III. Practical advice for the implementation

1. Restriction of a group of persons

In accordance with the principle of proportionality (Art. 4 para 2 FADP) and data minimization (Art. 5 para 1 (c) FADP), the controller must consider the extent to which the group of persons eligible to make a report to a whistleblowing hotline can be as limited and specific as possible. The company implementing a whistleblowing procedure should also carefully consider whether it would be appropriate to limit the number of people who can be reported through the procedure, particularly given the seriousness of the alleged breaches reported. However, it is the circumstances of the individual case that are crucial.

2. Technical Anonymity

Implement a digital whistleblowing system. In this way, you can guarantee comprehensibly the anonymity of a whistleblower to 100% and still have the possibility of a further anonymous dialogue (two-way communication).

If you already have a digital whistleblowing system in place, you should add a disclaimer to the reporting process. This disclaimer must clearly state the obligation to disclose the identity of the whistleblower to the accused if the whistleblower decides to make a non-anonymous report. In this case, consent for the processing of personal data must be explicitly obtained. In addition, the whistleblower should be made aware that this consent can be effectively withdrawn within 30 days. In order not to miss the 30-day deadline for informing the accused, it is also advisable to set up automatic reminders to the processing persons.

3. TOM

A whistleblowing platform must be set up technically and organizationally in such a way that the privacy of the whistleblowers is guaranteed. We recommend documenting these technical and organizational measures (so-called TOM). In order to fulfil the security of processing (Art. 7 FADP; Art. 32 GDPR), suitable technical and organizational measures must be taken. This applies in particular because of the assured confidentiality and for the deletion obligation.

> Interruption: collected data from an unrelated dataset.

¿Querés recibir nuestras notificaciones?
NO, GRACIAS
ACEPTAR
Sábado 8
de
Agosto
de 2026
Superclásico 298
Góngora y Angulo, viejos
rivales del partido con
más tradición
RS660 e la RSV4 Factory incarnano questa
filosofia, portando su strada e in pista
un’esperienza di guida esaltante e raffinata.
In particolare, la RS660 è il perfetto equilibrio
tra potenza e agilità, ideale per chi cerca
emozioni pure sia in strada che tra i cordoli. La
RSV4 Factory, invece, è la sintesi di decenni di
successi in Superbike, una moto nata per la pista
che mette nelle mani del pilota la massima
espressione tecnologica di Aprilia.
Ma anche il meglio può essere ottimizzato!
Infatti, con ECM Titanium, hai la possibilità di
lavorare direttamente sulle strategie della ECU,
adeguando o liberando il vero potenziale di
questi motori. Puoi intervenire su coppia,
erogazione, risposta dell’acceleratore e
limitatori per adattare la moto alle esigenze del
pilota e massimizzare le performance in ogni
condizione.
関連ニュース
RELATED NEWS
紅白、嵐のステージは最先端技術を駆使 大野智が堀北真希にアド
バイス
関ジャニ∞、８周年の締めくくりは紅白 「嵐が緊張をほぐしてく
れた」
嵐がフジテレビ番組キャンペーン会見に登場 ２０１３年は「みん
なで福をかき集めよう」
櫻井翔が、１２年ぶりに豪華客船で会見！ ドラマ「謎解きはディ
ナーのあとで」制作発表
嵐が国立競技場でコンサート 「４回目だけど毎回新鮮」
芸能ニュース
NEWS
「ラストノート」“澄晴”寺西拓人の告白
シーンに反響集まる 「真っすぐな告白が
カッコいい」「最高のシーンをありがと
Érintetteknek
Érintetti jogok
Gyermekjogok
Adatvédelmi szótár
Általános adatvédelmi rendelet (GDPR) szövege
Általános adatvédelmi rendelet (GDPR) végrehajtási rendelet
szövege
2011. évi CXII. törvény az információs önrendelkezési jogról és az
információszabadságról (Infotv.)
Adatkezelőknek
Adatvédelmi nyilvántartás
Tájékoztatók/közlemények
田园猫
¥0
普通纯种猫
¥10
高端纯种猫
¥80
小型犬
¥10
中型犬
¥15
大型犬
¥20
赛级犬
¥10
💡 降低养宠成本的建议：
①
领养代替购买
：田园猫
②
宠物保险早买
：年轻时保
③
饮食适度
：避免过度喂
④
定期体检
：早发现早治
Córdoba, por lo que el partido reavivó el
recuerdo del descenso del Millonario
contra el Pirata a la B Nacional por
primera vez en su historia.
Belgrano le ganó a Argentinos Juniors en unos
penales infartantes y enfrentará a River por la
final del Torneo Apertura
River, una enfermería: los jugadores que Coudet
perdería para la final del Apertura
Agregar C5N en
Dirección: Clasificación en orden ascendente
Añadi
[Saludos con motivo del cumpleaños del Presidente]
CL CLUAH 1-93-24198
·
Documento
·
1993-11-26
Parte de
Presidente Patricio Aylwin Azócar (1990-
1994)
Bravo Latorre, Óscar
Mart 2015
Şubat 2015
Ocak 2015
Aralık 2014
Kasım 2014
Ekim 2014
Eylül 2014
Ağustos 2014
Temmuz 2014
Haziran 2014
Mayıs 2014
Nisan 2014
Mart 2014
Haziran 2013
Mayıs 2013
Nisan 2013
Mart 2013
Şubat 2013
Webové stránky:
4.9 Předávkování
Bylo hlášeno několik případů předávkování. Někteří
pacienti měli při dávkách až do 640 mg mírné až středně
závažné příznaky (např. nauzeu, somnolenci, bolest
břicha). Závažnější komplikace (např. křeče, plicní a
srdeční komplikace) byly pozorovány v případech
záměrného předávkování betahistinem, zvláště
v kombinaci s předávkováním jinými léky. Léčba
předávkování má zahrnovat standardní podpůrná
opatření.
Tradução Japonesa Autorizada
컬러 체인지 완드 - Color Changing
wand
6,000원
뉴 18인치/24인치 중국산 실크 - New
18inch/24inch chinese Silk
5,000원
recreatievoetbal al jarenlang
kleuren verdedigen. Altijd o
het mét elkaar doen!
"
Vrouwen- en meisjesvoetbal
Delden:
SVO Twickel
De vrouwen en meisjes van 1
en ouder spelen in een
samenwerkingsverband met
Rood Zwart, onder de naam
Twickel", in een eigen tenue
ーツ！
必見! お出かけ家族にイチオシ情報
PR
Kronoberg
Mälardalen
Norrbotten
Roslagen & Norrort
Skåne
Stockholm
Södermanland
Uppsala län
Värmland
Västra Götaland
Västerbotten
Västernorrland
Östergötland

In the case of internal data processing, it is recommended that the whistleblowing hotline is not organized and operated within the HR department. In this regard, the reporting process should be strategically planned and the process requirements would need to be communicated internally. To ensure that unauthorized persons cannot use data processing systems, in addition to an authorization concept and a password policy, encryption procedures are also advisable in view of the sensitivity of the data. Measures also include logging of data entries and deletion routines.

4. External Provider

Many companies rely on external providers who provide the corresponding tools or platforms - on premise or in the cloud (SaaS). These providers should be carefully selected and have TOMs and certifications (e.g. ISO 270001).

A commissioned data processing agreement must be concluded with the external providers in accordance with Art. 10a FADP (applicable Swiss law) or Art. 28 GDPR.

5. Data protection impact assessment

In the EU, the introduction of a whistleblowing platform requires a data protection impact assessment (Art. 35 GDPR) with a prior check by the data protection officer. In general, it is advisable to involve the data protection officer in the planning process from the beginning so that a system is created that promises appropriate legal certainty. Later involvement is of course also possible, but it may then be necessary to make significant adjustments with the corresponding costs.

6. External data protection officer

The processing of whistleblowing cases is associated with delicate discretionary decisions under data protection law (e.g. in the case of requests for information, deletion, disclosure to third parties). If the necessary know-how is not in-house, it is possible to hire an external data protection officer or, alternatively, to engage an experienced consultant who can support the company specifically with his expertise.